__Task__. Please return every line of the records below that contains the word "theo".

__Entries supplied__.
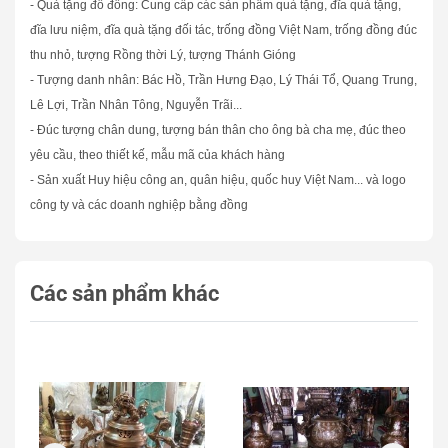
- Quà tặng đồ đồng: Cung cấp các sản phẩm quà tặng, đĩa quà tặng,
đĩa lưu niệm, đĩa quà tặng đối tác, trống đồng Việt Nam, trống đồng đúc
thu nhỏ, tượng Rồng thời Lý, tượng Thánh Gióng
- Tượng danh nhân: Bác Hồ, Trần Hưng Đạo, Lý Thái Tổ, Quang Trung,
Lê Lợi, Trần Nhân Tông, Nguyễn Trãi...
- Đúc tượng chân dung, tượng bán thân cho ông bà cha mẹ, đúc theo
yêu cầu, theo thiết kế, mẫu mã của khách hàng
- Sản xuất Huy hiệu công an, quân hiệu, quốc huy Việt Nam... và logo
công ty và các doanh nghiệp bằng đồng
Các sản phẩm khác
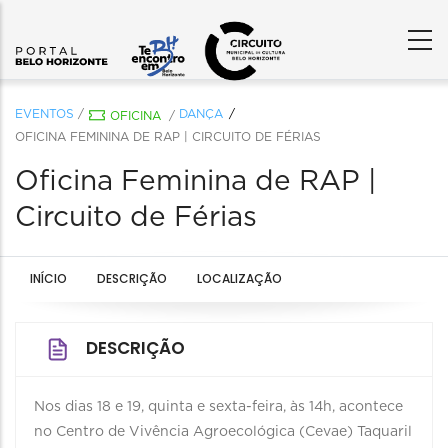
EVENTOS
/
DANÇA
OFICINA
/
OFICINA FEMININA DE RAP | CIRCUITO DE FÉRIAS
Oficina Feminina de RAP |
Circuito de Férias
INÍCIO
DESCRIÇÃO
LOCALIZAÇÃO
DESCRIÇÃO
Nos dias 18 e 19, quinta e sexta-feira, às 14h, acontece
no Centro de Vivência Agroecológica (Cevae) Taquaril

==

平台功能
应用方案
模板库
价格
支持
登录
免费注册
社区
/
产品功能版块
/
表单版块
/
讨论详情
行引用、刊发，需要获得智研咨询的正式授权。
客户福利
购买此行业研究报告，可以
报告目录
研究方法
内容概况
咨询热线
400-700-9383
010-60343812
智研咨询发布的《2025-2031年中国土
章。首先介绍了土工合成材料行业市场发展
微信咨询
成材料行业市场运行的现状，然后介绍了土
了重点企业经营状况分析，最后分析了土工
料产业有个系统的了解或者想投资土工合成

==

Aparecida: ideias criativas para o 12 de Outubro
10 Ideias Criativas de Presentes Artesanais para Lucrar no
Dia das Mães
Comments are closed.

__Task result__.
- Đúc tượng chân dung, tượng bán thân cho ông bà cha mẹ, đúc theo
yêu cầu, theo thiết kế, mẫu mã của khách hàng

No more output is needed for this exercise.